Answer by Jonathan Brill, 15 Years in Sales and Marketing with PR Experience, on Quora:

One problem I’d have with the way United Airlines has dealt with the case of their irate passenger if I was a shareholder is that they still haven’t made any clearly good decisions. This makes it seem like this wasn’t a case of poor training and preparation as much as just policy and personnel. Here’s a quick rundown:

One thing that’s clearly different in this case than most of the time when passengers are asked to give up their seats is that in this case, the passengers were already on the plane. They’d just gone through the fairly chaotic and always negative experience of boarding, finding a coveted luggage spot, and finding their seat next to strangers.

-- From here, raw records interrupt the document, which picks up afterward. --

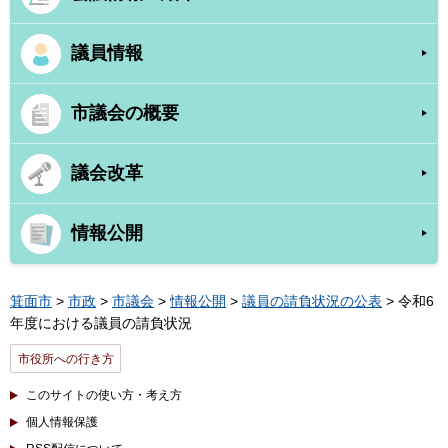
議員情報
市議会の概要
議会改革
情報公開
箕面市
>
市政
>
市議会
>
情報公開
>
議員の請負状況の公表
> 令和6
年度における議員の請負状況
市役所への行き方
このサイトの使い方・考え方
個人情報保護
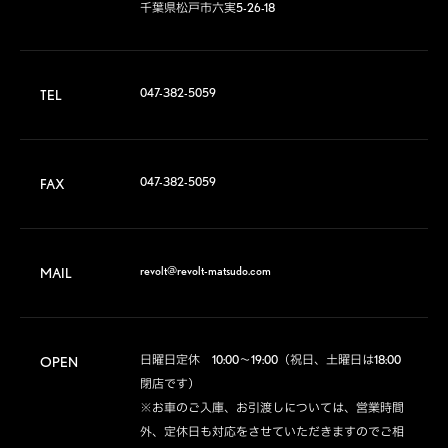
千葉県松戸市六実5-26-18
047-382-5059
TEL
047-382-5059
FAX
revolt@revolt-matsudo.com
MAIL
日曜日定休　10:00～19:00（祝日、土曜日は18:00
OPEN
閉店です）

※お車のご入庫、お引渡しについては、営業時間
外、定休日も対応をさせていただきますのでご相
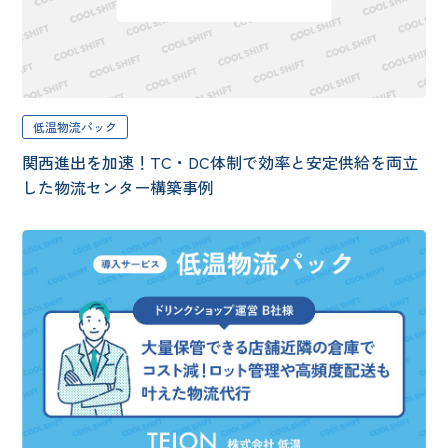
低温物流パック
関西進出を加速！TC・DC体制で効率と安定供給を両立
した物流センター構築事例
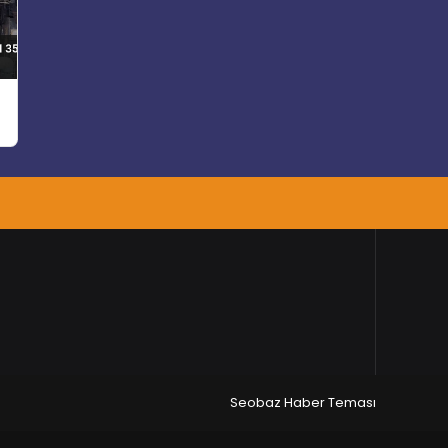
Seobaz Haber Teması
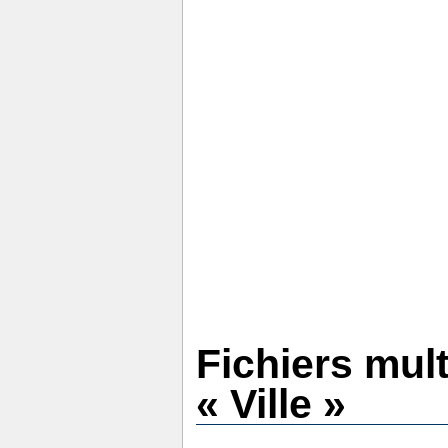
Fichiers mul
« Ville »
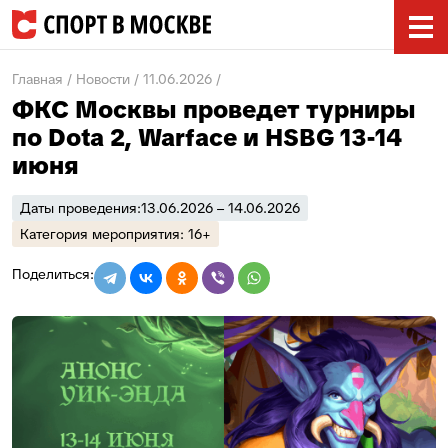
Главная
Новости
11.06.2026
ФКС Москвы проведет турниры
по Dota 2, Warface и HSBG 13-14
июня
Даты проведения:
13.06.2026 – 14.06.2026
Категория мероприятия: 16+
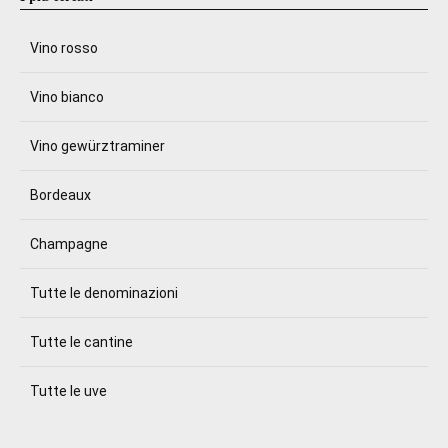
Vino rosso
Vino bianco
Vino gewürztraminer
Bordeaux
Champagne
Tutte le denominazioni
Tutte le cantine
Tutte le uve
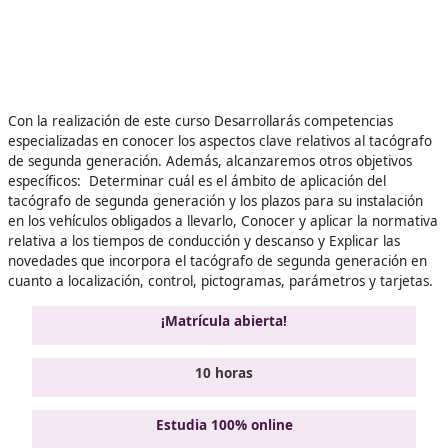
Validando los datos para que
pueda procesar el formulario.
favor espere a la comprobación
Con la realización de este curso Desarrollarás
competenci
especializadas en conocer l
os aspectos clave relativos al 
de segunda generación. Además, alcanzaremos otros obje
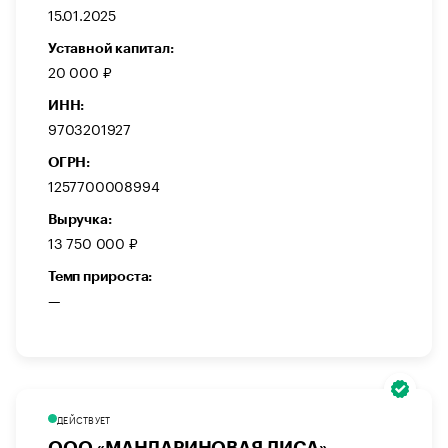
15.01.2025
Уставной капитал:
20 000 ₽
ИНН:
9703201927
ОГРН:
1257700008994
Выручка:
13 750 000 ₽
Темп прироста:
—
ДЕЙСТВУЕТ
ООО «МАНДАРИНОВАЯ ЛИСА»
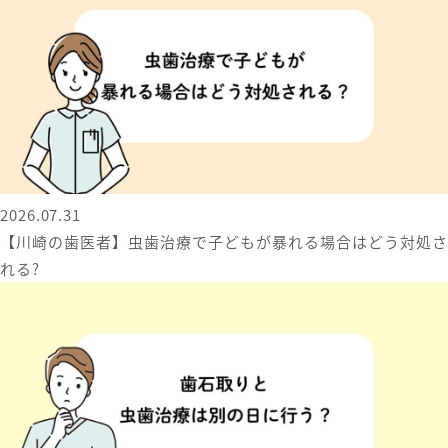
2026.07.31
【川崎の歯医者】虫歯治療で子どもが暴れる場合はどう対処さ
れる?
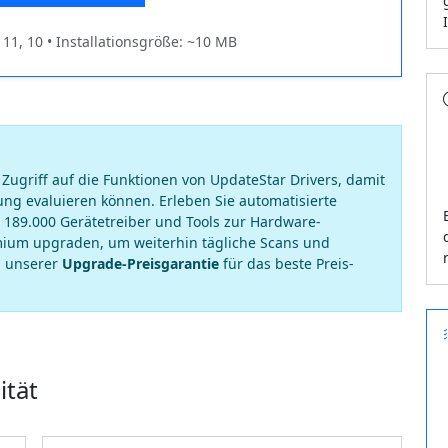
1, 10 • Installationsgröße: ~10 MB
n Zugriff auf die Funktionen von UpdateStar Drivers, damit
ng evaluieren können. Erleben Sie automatisierte
 189.000 Gerätetreiber und Tools zur Hardware-
ium upgraden, um weiterhin tägliche Scans und
on unserer
Upgrade-Preisgarantie
für das beste Preis-
ität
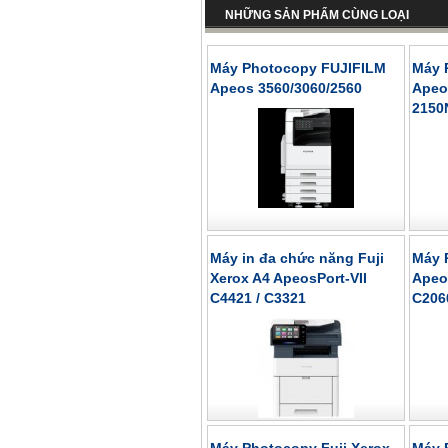
NHỮNG SẢN PHẨM CÙNG LOẠI
Máy Photocopy FUJIFILM
Máy 
Apeos 3560/3060/2560
Apeo
2150
Máy in đa chức năng Fuji
Máy 
Xerox A4 ApeosPort-VII
Apeos
C4421 / C3321
C206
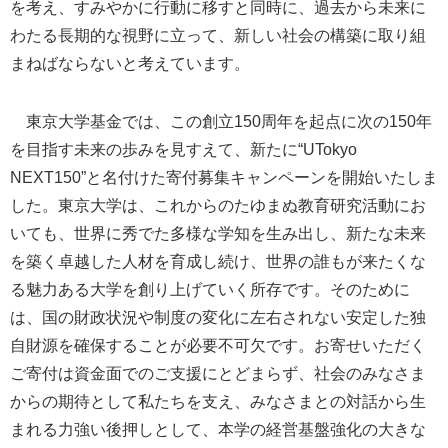
を考え、すみやかに行動に移すと同時に、過去から未来に
わたる長期的な視野に立って、新しい社会の構築に取り組
まねばならないと考えています。
東京大学基金では、この創立150周年を起点に次の150年
を目指す未来の歩みを見すえて、新たに“UTokyo
NEXT150”と名付けた寄付募集キャンペーンを開始いたしま
した。東京大学は、これからのたゆまぬ教育研究活動にお
いても、世界に秀でた多様な学知を生み出し、新たな未来
を築く卓越した人材を育成し続け、世界の誰もが来たくな
る魅力ある大学を創り上げていく所存です。そのために
は、国の財政状況や制度の変化に左右されない安定した独
自財源を確保することが必要不可欠です。お寄せいただく
ご寄付は資金面でのご支援にとどまらず、社会のみなさま
からの期待として私たちを支え、みなさまとの対話から生
まれる力強い後押しとして、本学の経営基盤強化の大きな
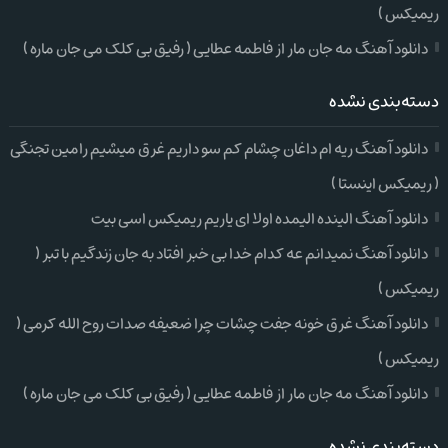
ریمیکس )
دانلود آهنگ مه جان مار از فاطمه عطایی ( رفیق بی کلک می جان ماره )
دسته‌بندی نشده
دانلود آهنگ ریه ام داغان چشام کم سو داریم غرق میشیم رامین تجنگی
( ریمیکس اینستا )
دانلود آهنگ الینده الیمده اولا ای یاریم ریمیکس اسی بیت
دانلود آهنگ نمیدانم عه کدام خدا بی خبر افتاد به جان زندگیم با تبر (
ریمیکس )
دانلود آهنگ غرق خونه جفت چشات چرا ضعیفه صدات روح الله کرمی (
ریمیکس )
دانلود آهنگ مه جان مار از فاطمه عطایی ( رفیق بی کلک می جان ماره )
دسته‌بندی نشده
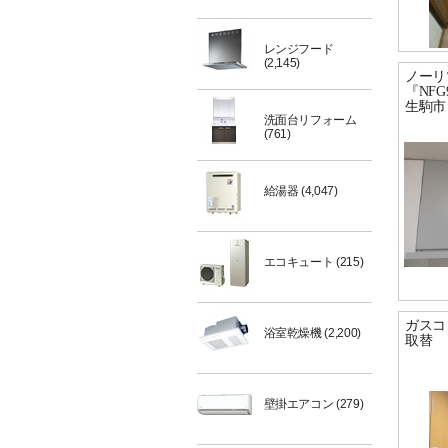
レンジフード
(2,145)
ノーリ
『NFG
生駒市
洗面台リフォーム
(761)
給湯器
(4,047)
エコキュート
(215)
ガスコ
浴室乾燥機
(2,200)
取替
壁掛エアコン
(279)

This is mildly uncomfortable for most people, and once you’ve gone through it there’s a huge incentive to not have to do it again.

Because it was on the plane, the financial incentive they were offering ($800) was actually worth much less. People don’t always react rationally, and $800 offered in private in the comfort of the airport lounge is not the same as $800 after you’ve boarded, are seated and comfortable, and have the eyes of everyone on the plane watching you. For those who don’t wish to know they sold out for a price too cheap to move anybody else, whether to take the $800 is no longer a rational decision, but an emotional one. You’re now not only giving up your seat, you’re signaling publicly in front of strangers that the money matters to you. Other factors are things like: was the boarding process good and seamless? are the flight attendants pleasant and encouraging? do you want to go through all that again?

When they made the decision to take seats away from seated passengers, they conducted a public lottery for $800, and didn’t seem to have authorization to move off that number. Why? Delta just paid a family $11k to not fly to Florida.How much would United have paid knowing what was going to play out? No way I’m flying United. I’m not strapping myself to a metal tube and being shot into the sky with these people. They seem hostile and prone to poor decision making.

At some point, every single United employee was complicit in the decision that it made more sense to physically remove a paying customer from their aircraft in front of all the other customers, including children, first time United customers, and infrequent travelers. This had to be horribly traumatic and awkward for everybody else. In a very real way, all the passengers experienced what this passenger experienced. All because these people couldn’t pay more than $800.

Let’s say United wanted to compensate every other passenger minimally to improve sentiment towards the airline - how much would that cost? If they gave everybody a $100 travel voucher (which wouldn’t work - people would still be traumatized) it would cost them $13,000. How much would it have cost for them to just pay someone to get off voluntarily? $1500? $2000? It’s very hard to buy sentiment back for something like this.

The social media fallout has been severe. People like me, who only fly a few times a year, are far less likely to choose United from the smorgasbord of options shown to me on travel sites. My Facebook and Twitter feed is flooded with United memes - mostly of people on planes being shook or beat up. That’s United’s brand right now, and they’re not doing anything to make it better.

The obvious move from here is to overcompensate: over-apologize, over compensate the man it happened to (which serves the double purpose of heading off a potential civil suit). As long as I (and others) think of United as mean and dumb, a very dangerous and corrosive set of brand values - mostly commonly associated with bullying - they’re losing a lot more than whatever they’d pay this poor guy.